» PROVIDED DATA
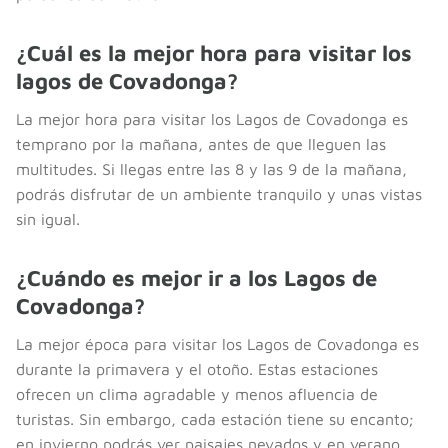
¿Cuál es la mejor hora para visitar los
lagos de Covadonga?
La mejor hora para visitar los Lagos de Covadonga es
temprano por la mañana, antes de que lleguen las
multitudes. Si llegas entre las 8 y las 9 de la mañana,
podrás disfrutar de un ambiente tranquilo y unas vistas
sin igual.
¿Cuándo es mejor ir a los Lagos de
Covadonga?
La mejor época para visitar los Lagos de Covadonga es
durante la primavera y el otoño. Estas estaciones
ofrecen un clima agradable y menos afluencia de
turistas. Sin embargo, cada estación tiene su encanto;
en invierno podrás ver paisajes nevados y en verano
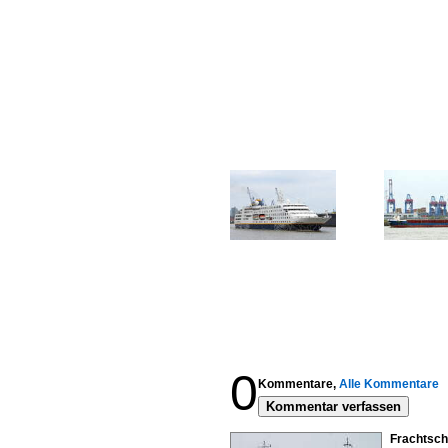
0
Kommentare,
Alle Kommentare
Kommentar verfassen
Frachtsch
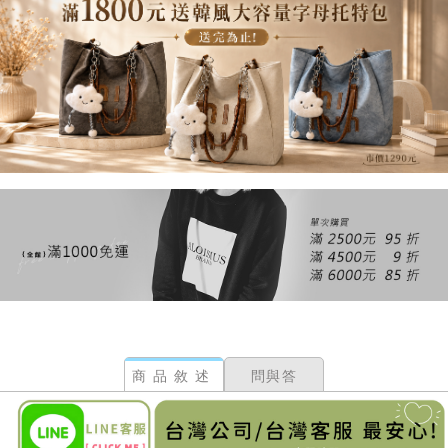
商品敘述
問與答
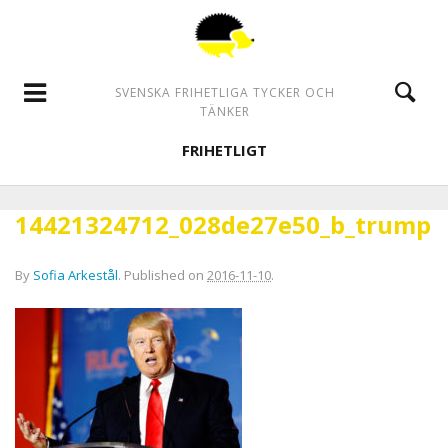
SVENSKA FRIHETLIGA TYCKER OCH
TÄNKER
FRIHETLIGT
14421324712_028de27e50_b_trump
By
Sofia Arkestål
.
Published on
2016-11-10
.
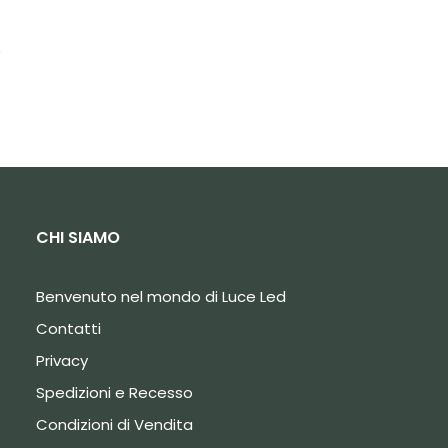
.
CHI SIAMO
Benvenuto nel mondo di Luce Led
Contatti
Privacy
Spedizioni e Recesso
Condizioni di Vendita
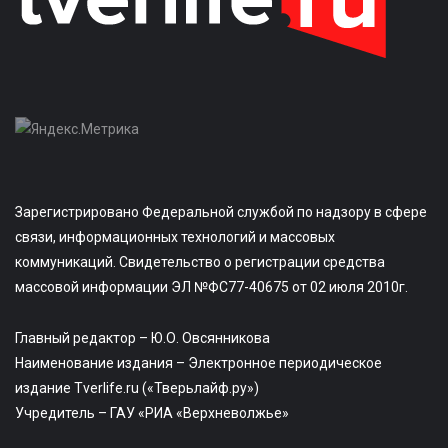
Зарегистрировано Федеральной службой по надзору в сфере
связи, информационных технологий и массовых
коммуникаций. Свидетельство о регистрации средства
массовой информации ЭЛ №ФС77-40675 от 02 июля 2010г.
Главный редактор – Ю.О. Овсянникова
Наименование издания – Электронное периодическое
издание Tverlife.ru («Тверьлайф.ру»)
Учредитель – ГАУ «РИА «Верхневолжье»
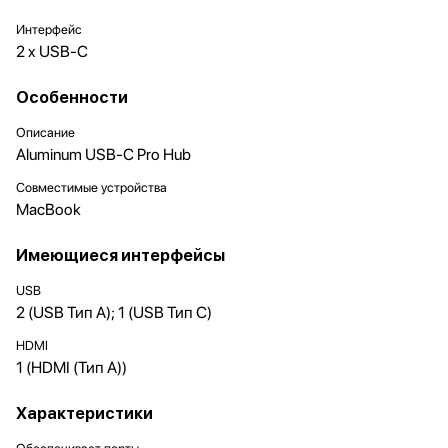
Интерфейс
2 x USB-C
Особенности
Описание
Aluminum USB-C Pro Hub
Совместимые устройства
MacBook
Имеющиеся интерфейсы
USB
2 (USB Тип A); 1 (USB Тип C)
HDMI
1 (HDMI (Тип A))
Характеристики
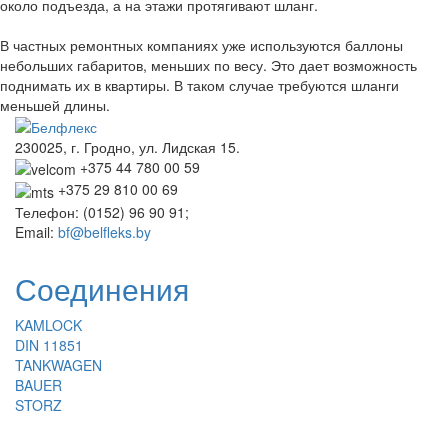
около подъезда, а на этажи протягивают шланг.
В частных ремонтных компаниях уже используются баллоны
небольших габаритов, меньших по весу. Это дает возможность
поднимать их в квартиры. В таком случае требуются шланги
меньшей длины.
230025, г. Гродно, ул. Лидская 15.
+375 44 780 00 59
+375 29 810 00 69
Телефон: (0152) 96 90 91;
Email:
bf@belfleks.by
Соединения
KAMLOCK
DIN 11851
TANKWAGEN
BAUER
STORZ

» ASSIGNED TASK
Write down exactly the line with "поднимать их в", then each line after it through the end of the data.

» REPLY
поднимать их в квартиры. В таком случае требуются шланги
меньшей длины.
230025, г. Гродно, ул. Лидская 15.
+375 44 780 00 59
+375 29 810 00 69
Телефон: (0152) 96 90 91;
Email:
bf@belfleks.by
Соединения
KAMLOCK
DIN 11851
TANKWAGEN
BAUER
STORZ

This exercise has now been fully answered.